Let me know when you find the article that says MS sold access to their phones and operating systems to open up a lucrative market. Anti-trust is bad, but it's not remotely related to selling backdoors for market access.

Comment Re:Police Ssurveillance (Score 1) 761

At a certain point, and quantitative difference becomes a qualitative difference. As long as a cop is required to tail someone, a surveillance society would require hiring everyone into the police force. By enabling cheap, unlimited surveillance, you've effectively allowed the police force to go on an infinite number of fishing expeditions.

Comment Re:Stallman: Hypocrite (Score 3, Insightful) 1452

Stallman wants people to provide software in the way he and his flock want it provided.

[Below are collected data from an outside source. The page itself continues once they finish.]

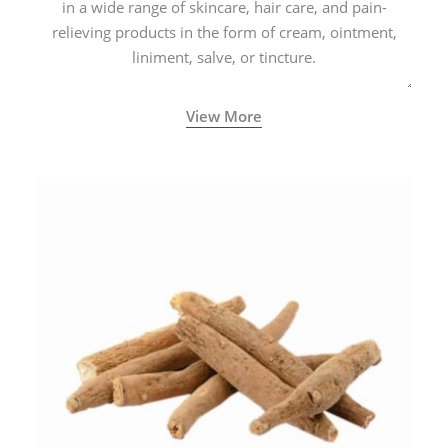
in a wide range of skincare, hair care, and pain-
relieving products in the form of cream, ointment,
liniment, salve, or tincture.
View More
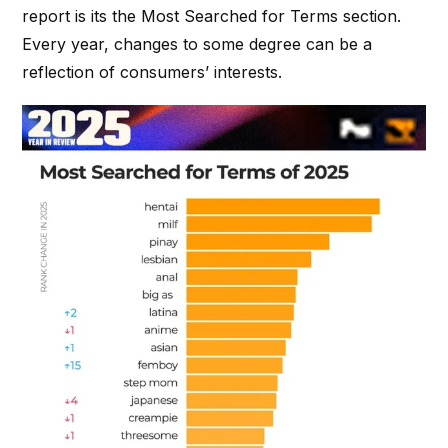
report is its the Most Searched for Terms section.
Every year, changes to some degree can be a
reflection of consumers’ interests.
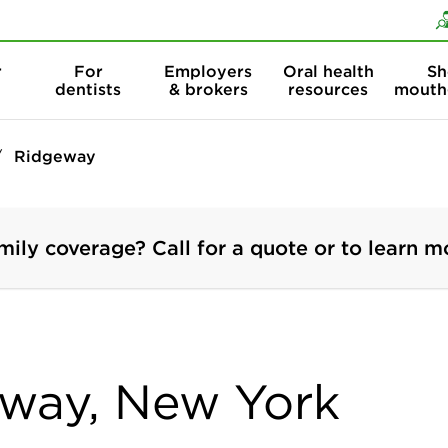
Skip to content
Skip to search
r
For
Employers
Oral health
Sh
dentists
& brokers
resources
mouth
Ridgeway
mily coverage? Call for a quote or to learn m
eway, New York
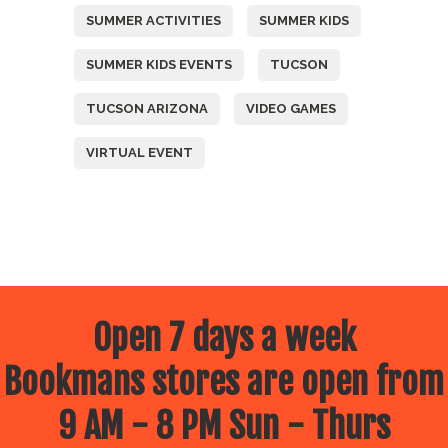
SUMMER ACTIVITIES
SUMMER KIDS
SUMMER KIDS EVENTS
TUCSON
TUCSON ARIZONA
VIDEO GAMES
VIRTUAL EVENT
Open 7 days a week
Bookmans stores are open from
9 AM - 8 PM Sun - Thurs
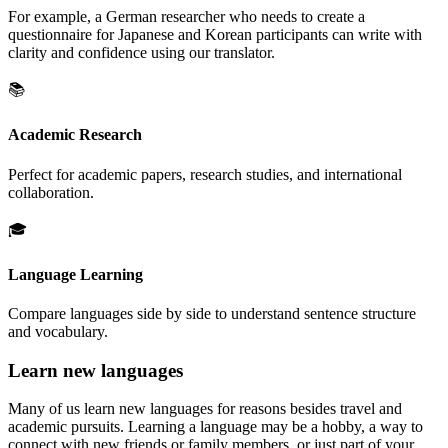
For example, a German researcher who needs to create a
questionnaire for Japanese and Korean participants can write with
clarity and confidence using our translator.
📚
Academic Research
Perfect for academic papers, research studies, and international
collaboration.
🎓
Language Learning
Compare languages side by side to understand sentence structure
and vocabulary.
Learn new languages
Many of us learn new languages for reasons besides travel and
academic pursuits. Learning a language may be a hobby, a way to
connect with new friends or family members, or just part of your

How people use it is irrelevant. His point is that in an open ecosystem, people can choose to use software however they like, whether it's by connecting to monolithic vertically integrated software stacks or by striking out on their own. Apple didn't provide the choice; if you wanted Apple UI, you had to buy into Apple's whole product line, because you had no other options, particularly on their mobile devices.

Comment Re:Defenses and motivations (Score 2) 433

In more technical terms, the feds have sovereign immunity; unless a law is passed explicitly waiving the protection against a lawsuit, or the federal government voluntarily consents to the suit, you can't sue them. They don't have to quash the suit, they needn't do a thing for sovereign immunity to apply by default. And to my knowledge, there is no such law relating to IP infringement by the federal government.

Comment Re:Got my vote (Score 1) 681

We have that here in Maryland too. It's pretty common. You can choose who you buy your electricity from, but you still have to pay a separate fee to the distributor. And there is only one distributor in any given area. I was quite careful with my word choice, I said distributor, not generator or provider.

Comment Re:Got my vote (Score 1) 681

Thus far, the government hasn't done anything to control carbon dioxide aside from making a few noises about the need to. Scientists have been telling people about the problem for decades. Private industry did nothing, because it costs money not to release pollutants, and paying that cost means lower numbers on your next earnings report, a shareholder revolt, and your company going out of business because it was undercut by someone who didn't mind passing the pollution buck to everyone else. I'd welcome some government interference there, whether its cap and trade (which has worked amazingly well in encouraging a free market to reduce sulfur dioxide emissions, and by extension acid rain) or a blanket carbon tax (a bit heavy handed, but at least it assigns some sort of cost to make it clear that pollution isn't actually free).

The day you figure out how to solve the tragedy of the commons (and ideally prevent the creation of a new corporate-style hereditary nobility) is the day I give an unregulated free market a chance.

Comment Re:Got my vote (Score 4, Insightful) 681

Only in the small number of markets where multiple large airports service a single population. Anywhere else, a local monopoly is identical to a government monopoly. Claiming there'd be competition is like claiming that you have competition in the electrical distribution market; sure you can switch providers, you just need to sell your house and move somewhere else.

Comment Re:So (Score 1) 775

Actually, Mitochodrial Eve lived around 200,000 years ago. You're probably thinking of the most recent common ancestor of modern day humans, estimated to have lived between 2,000 and 5,000 years ago. But that doesn't actually imply there were no other ancestors, only that this particular ancestor is shared by all; there are still many other ancestors that are not commonly shared. It's no basis for supporting the biblical creation myth.